[Exercise brief]
Make an exact copy of the listing below.

[[ Records for this task open ]]

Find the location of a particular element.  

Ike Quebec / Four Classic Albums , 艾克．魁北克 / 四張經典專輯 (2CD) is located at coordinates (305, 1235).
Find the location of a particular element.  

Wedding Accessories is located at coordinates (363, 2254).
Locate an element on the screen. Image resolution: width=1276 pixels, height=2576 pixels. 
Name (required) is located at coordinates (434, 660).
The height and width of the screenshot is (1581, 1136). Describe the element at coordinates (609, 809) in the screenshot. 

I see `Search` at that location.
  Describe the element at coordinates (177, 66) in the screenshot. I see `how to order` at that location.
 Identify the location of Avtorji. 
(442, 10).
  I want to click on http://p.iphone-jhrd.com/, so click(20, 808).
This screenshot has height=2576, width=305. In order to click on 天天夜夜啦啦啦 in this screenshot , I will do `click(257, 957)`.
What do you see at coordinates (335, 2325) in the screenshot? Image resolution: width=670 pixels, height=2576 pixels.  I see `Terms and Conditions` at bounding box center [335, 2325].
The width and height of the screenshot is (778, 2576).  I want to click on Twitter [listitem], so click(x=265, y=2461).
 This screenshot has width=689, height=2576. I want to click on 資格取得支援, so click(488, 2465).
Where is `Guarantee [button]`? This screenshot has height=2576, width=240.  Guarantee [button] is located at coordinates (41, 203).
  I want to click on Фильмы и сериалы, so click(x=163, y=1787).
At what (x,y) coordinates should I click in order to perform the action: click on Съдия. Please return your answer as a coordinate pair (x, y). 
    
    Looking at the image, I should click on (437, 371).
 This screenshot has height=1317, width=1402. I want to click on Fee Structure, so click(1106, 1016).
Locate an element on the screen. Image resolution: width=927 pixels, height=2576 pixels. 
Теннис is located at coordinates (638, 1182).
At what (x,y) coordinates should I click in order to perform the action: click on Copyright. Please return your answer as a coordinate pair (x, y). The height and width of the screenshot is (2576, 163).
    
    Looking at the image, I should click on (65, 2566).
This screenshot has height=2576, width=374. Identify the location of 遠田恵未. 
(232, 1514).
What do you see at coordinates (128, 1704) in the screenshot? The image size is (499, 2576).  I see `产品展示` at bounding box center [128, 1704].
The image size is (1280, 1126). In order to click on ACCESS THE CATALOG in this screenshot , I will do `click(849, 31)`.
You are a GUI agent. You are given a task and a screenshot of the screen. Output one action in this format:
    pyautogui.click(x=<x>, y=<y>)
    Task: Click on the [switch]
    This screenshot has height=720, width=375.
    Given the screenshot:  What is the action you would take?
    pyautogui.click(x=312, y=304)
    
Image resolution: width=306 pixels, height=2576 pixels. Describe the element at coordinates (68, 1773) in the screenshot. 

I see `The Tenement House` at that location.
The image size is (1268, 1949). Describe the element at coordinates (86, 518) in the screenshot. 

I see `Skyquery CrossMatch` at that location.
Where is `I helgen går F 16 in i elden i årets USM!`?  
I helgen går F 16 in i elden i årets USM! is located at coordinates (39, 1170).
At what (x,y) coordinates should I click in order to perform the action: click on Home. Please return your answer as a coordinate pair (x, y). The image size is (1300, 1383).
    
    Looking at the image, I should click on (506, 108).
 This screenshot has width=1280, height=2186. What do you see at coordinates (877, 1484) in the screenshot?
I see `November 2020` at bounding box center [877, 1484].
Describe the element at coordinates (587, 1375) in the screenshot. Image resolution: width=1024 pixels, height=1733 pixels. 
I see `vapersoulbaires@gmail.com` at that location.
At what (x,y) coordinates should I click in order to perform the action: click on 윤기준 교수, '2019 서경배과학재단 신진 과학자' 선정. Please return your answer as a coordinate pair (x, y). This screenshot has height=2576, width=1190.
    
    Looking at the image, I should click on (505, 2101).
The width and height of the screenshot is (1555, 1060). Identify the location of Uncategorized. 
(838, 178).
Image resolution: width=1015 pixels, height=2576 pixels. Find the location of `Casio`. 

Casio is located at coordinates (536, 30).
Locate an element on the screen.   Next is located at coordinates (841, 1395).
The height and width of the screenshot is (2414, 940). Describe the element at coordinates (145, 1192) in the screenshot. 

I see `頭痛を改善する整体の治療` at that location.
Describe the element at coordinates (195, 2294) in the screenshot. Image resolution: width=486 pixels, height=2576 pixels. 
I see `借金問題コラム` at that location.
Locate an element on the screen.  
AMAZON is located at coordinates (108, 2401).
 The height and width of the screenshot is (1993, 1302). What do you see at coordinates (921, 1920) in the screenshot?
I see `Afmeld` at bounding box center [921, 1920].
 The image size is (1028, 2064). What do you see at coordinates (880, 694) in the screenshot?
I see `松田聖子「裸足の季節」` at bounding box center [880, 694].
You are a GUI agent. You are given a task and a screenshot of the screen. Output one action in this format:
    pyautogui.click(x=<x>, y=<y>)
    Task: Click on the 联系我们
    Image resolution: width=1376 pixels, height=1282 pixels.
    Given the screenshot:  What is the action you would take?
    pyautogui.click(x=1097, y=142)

[[ Records for this task closed ]]

[Response]
Find the location of a particular element.  

Ike Quebec / Four Classic Albums , 艾克．魁北克 / 四張經典專輯 (2CD) is located at coordinates (305, 1235).
Find the location of a particular element.  

Wedding Accessories is located at coordinates (363, 2254).
Locate an element on the screen. Image resolution: width=1276 pixels, height=2576 pixels. 
Name (required) is located at coordinates (434, 660).
The height and width of the screenshot is (1581, 1136). Describe the element at coordinates (609, 809) in the screenshot. 

I see `Search` at that location.
  Describe the element at coordinates (177, 66) in the screenshot. I see `how to order` at that location.
 Identify the location of Avtorji. 
(442, 10).
  I want to click on http://p.iphone-jhrd.com/, so click(20, 808).
This screenshot has height=2576, width=305. In order to click on 天天夜夜啦啦啦 in this screenshot , I will do `click(257, 957)`.
What do you see at coordinates (335, 2325) in the screenshot? Image resolution: width=670 pixels, height=2576 pixels.  I see `Terms and Conditions` at bounding box center [335, 2325].
The width and height of the screenshot is (778, 2576).  I want to click on Twitter [listitem], so click(x=265, y=2461).
 This screenshot has width=689, height=2576. I want to click on 資格取得支援, so click(488, 2465).
Where is `Guarantee [button]`? This screenshot has height=2576, width=240.  Guarantee [button] is located at coordinates (41, 203).
  I want to click on Фильмы и сериалы, so click(x=163, y=1787).
At what (x,y) coordinates should I click in order to perform the action: click on Съдия. Please return your answer as a coordinate pair (x, y). 
    
    Looking at the image, I should click on (437, 371).
 This screenshot has height=1317, width=1402. I want to click on Fee Structure, so click(1106, 1016).
Locate an element on the screen. Image resolution: width=927 pixels, height=2576 pixels. 
Теннис is located at coordinates (638, 1182).
At what (x,y) coordinates should I click in order to perform the action: click on Copyright. Please return your answer as a coordinate pair (x, y). The height and width of the screenshot is (2576, 163).
    
    Looking at the image, I should click on (65, 2566).
This screenshot has height=2576, width=374. Identify the location of 遠田恵未. 
(232, 1514).
What do you see at coordinates (128, 1704) in the screenshot? The image size is (499, 2576).  I see `产品展示` at bounding box center [128, 1704].
The image size is (1280, 1126). In order to click on ACCESS THE CATALOG in this screenshot , I will do `click(849, 31)`.
You are a GUI agent. You are given a task and a screenshot of the screen. Output one action in this format:
    pyautogui.click(x=<x>, y=<y>)
    Task: Click on the [switch]
    This screenshot has height=720, width=375.
    Given the screenshot:  What is the action you would take?
    pyautogui.click(x=312, y=304)
    
Image resolution: width=306 pixels, height=2576 pixels. Describe the element at coordinates (68, 1773) in the screenshot. 

I see `The Tenement House` at that location.
The image size is (1268, 1949). Describe the element at coordinates (86, 518) in the screenshot. 

I see `Skyquery CrossMatch` at that location.
Where is `I helgen går F 16 in i elden i årets USM!`?  
I helgen går F 16 in i elden i årets USM! is located at coordinates (39, 1170).
At what (x,y) coordinates should I click in order to perform the action: click on Home. Please return your answer as a coordinate pair (x, y). The image size is (1300, 1383).
    
    Looking at the image, I should click on (506, 108).
 This screenshot has width=1280, height=2186. What do you see at coordinates (877, 1484) in the screenshot?
I see `November 2020` at bounding box center [877, 1484].
Describe the element at coordinates (587, 1375) in the screenshot. Image resolution: width=1024 pixels, height=1733 pixels. 
I see `vapersoulbaires@gmail.com` at that location.
At what (x,y) coordinates should I click in order to perform the action: click on 윤기준 교수, '2019 서경배과학재단 신진 과학자' 선정. Please return your answer as a coordinate pair (x, y). This screenshot has height=2576, width=1190.
    
    Looking at the image, I should click on (505, 2101).
The width and height of the screenshot is (1555, 1060). Identify the location of Uncategorized. 
(838, 178).
Image resolution: width=1015 pixels, height=2576 pixels. Find the location of `Casio`. 

Casio is located at coordinates (536, 30).
Locate an element on the screen.   Next is located at coordinates (841, 1395).
The height and width of the screenshot is (2414, 940). Describe the element at coordinates (145, 1192) in the screenshot. 

I see `頭痛を改善する整体の治療` at that location.
Describe the element at coordinates (195, 2294) in the screenshot. Image resolution: width=486 pixels, height=2576 pixels. 
I see `借金問題コラム` at that location.
Locate an element on the screen.  
AMAZON is located at coordinates (108, 2401).
 The height and width of the screenshot is (1993, 1302). What do you see at coordinates (921, 1920) in the screenshot?
I see `Afmeld` at bounding box center [921, 1920].
 The image size is (1028, 2064). What do you see at coordinates (880, 694) in the screenshot?
I see `松田聖子「裸足の季節」` at bounding box center [880, 694].
You are a GUI agent. You are given a task and a screenshot of the screen. Output one action in this format:
    pyautogui.click(x=<x>, y=<y>)
    Task: Click on the 联系我们
    Image resolution: width=1376 pixels, height=1282 pixels.
    Given the screenshot:  What is the action you would take?
    pyautogui.click(x=1097, y=142)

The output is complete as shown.